Kam Controls Incorporated
- Type: Private
- Industry: Oil and gas, Measurement instruments
- Founded: 1983
- Headquarters: Houston, Texas, United States
- Area served: Worldwide
- Key people: Kam Mohajer (President)
- Products: KAM Ultrasonic Flow Meter, KF Karl Fisher Moisture Analyzer, Oil Water Detector
- Website: Kam.com

= Kam Controls =

Kam Controls Incorporated is an R&D company based in Houston, Texas, United States manufacturing measurement instruments for producers and pipeline operators in the petroleum industry. The company manufactures instruments to be used in downstream, midstream and upstream operations in the petroleum industry, used in aviation, laboratory, marine, pipeline, production, refinery, storage and truck applications, including water in oil and interface detectors, turbidity and moisture analyzers, samplers and static mixers. The company is also a supplier for the oil shale production companies in the Eagle Ford and Marcellus Shale Plays.

== History ==
Kam Controls was founded in 1983 when ExxonMobil approached company founder Kam Mohajer to design an instrument to measure the volume of oil in marine offloading that would be unaffected by sediment.
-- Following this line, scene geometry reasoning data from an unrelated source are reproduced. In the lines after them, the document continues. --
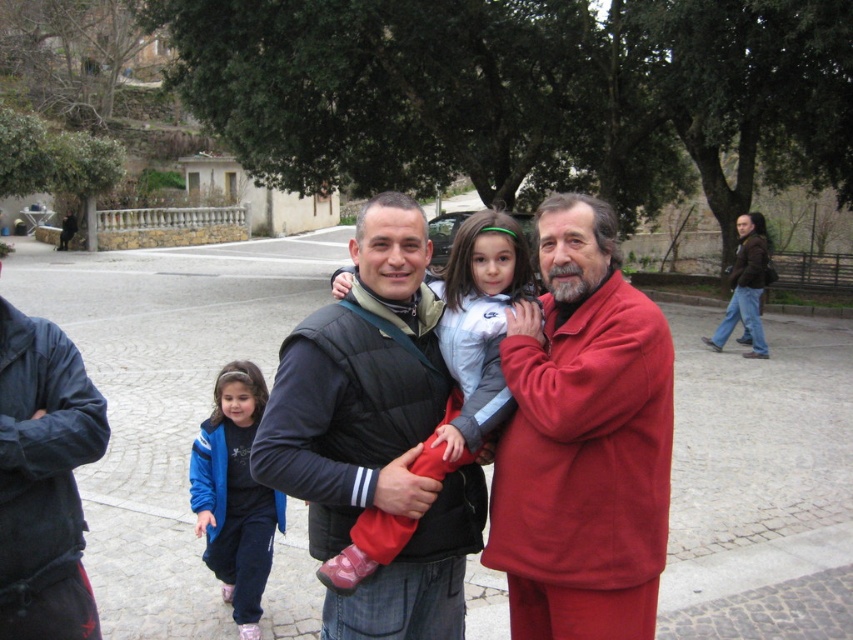 You are standing at the origin point of the image. You want to move towards the point labeled as point (33,480). However, there is an obstacle at point (380,440). Will you encounter the obstacle before reaching your destination?

Since point (380,440) is behind point (33,480), you will not encounter the obstacle before reaching your destination.

You are a photographer trying to capture a photo of the black quilted vest at center without the matte red jacket at center blocking it. What should you do?

Move the camera position backward so that the black quilted vest at center is no longer behind the matte red jacket at center. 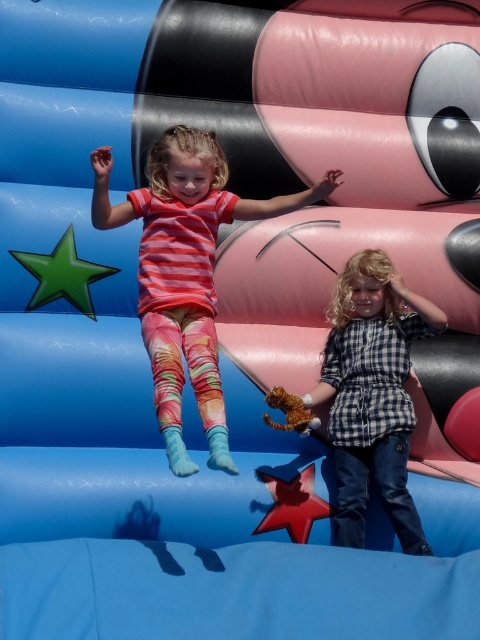 You are standing at the entrance of the bouncy castle and see two points marked on the structure. The first point is at coordinates point (190, 131) and the second is at point (376, 269). Which point is closer to you?

Point (190, 131) is in front of point (376, 269), so it is closer to you. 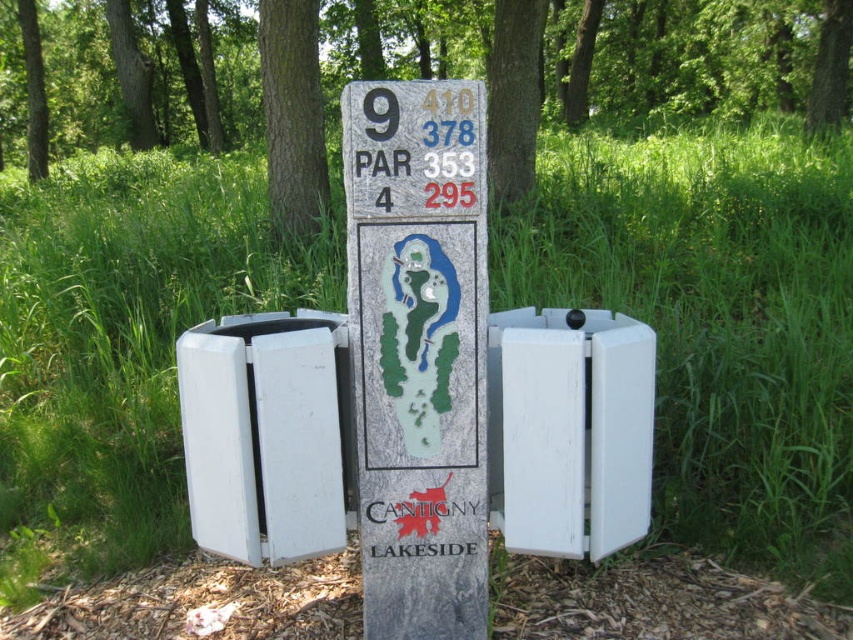 Question: Can you confirm if green textured tree at upper center is positioned above white painted wood at center?

Choices:
 (A) yes
 (B) no

Answer: (A)

Question: Can you confirm if green textured tree at upper center is smaller than smooth bark tree at upper center?

Choices:
 (A) yes
 (B) no

Answer: (B)

Question: Which point is closer to the camera taking this photo?

Choices:
 (A) (641, 504)
 (B) (305, 148)

Answer: (A)

Question: Is green textured tree at upper center wider than white plastic trash can at center?

Choices:
 (A) no
 (B) yes

Answer: (B)

Question: Which of these objects is positioned closest to the granite sign at center?

Choices:
 (A) smooth bark tree at upper center
 (B) green textured tree at upper center
 (C) brown rough bark tree at upper center

Answer: (C)

Question: Estimate the real-world distances between objects in this image. Which object is farther from the white painted wood at center?

Choices:
 (A) brown rough bark tree at upper center
 (B) white plastic trash can at center
 (C) green textured tree at upper center
 (D) smooth bark tree at upper center

Answer: (C) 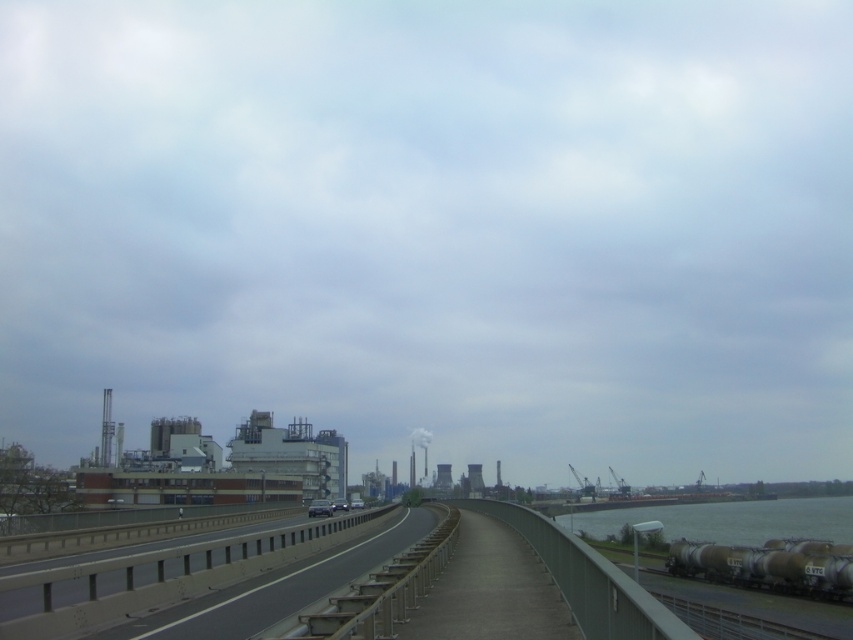 Question: Does gray metallic water at lower right appear on the right side of silver metallic train carriages at lower right?

Choices:
 (A) yes
 (B) no

Answer: (A)

Question: Does gray metallic water at lower right appear over silver metallic train carriages at lower right?

Choices:
 (A) yes
 (B) no

Answer: (B)

Question: Can you confirm if gray metallic water at lower right is positioned to the left of silver metallic train carriages at lower right?

Choices:
 (A) no
 (B) yes

Answer: (A)

Question: Which point appears farthest from the camera in this image?

Choices:
 (A) (828, 566)
 (B) (576, 512)

Answer: (B)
In response, the KAM UFM Ultrasonic Flow Meter was designed with no moving parts

The second product to be introduced was the KAM KF Karl Fischer Moisture Analyzer, a Karl Fischer titrator for hydrocarbons.

== FAME measurement ==
In May 2010, Kam Controls announced that it had successfully tested the Kam FAME Meter, an instrument to measure the Fatty acid methyl ester (FAME) amount in jetfuel. This development followed Directive 2003/30/EC implemented in EU member states, which mandates addition of 5% FAME in automotive diesel fuel. However, the international specification for FAME in jetfuel is 5ppm or less, with 30ppm for restricted usage. Due to the presence of multi-fuel transport and distribution facilities, this raised concerns in the aviation industry including aircraft engine manufacturers. The company founder and President Kam Mohajer claimed that tests were conducted in the 100, 200, 300, and 500ppm range. According to Mohajer, the instrument was able to measure FAME concentrations from 1ppm and higher.

== Patents and Inventions ==
KAM Controls has made contributions to the Petroleum Industry through the invention of various measuring and mixing solutions. They have registered patents for two of their instruments: The KAM OWD
Oil Water Detector and the KAM SMP Static Mixing Plate.